Brief: Exact copies of all the entries are required, and no pictures should appear in them.
=====
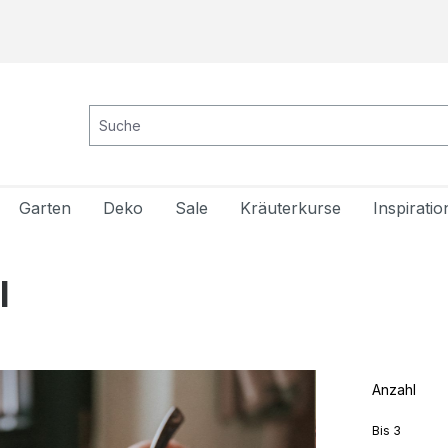
Garten
Deko
Sale
Kräuterkurse
Inspiratio
l
Anzahl
Bis
3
=====
Answer space:
Garten
Deko
Sale
Kräuterkurse
Inspiratio
l
Anzahl
Bis
3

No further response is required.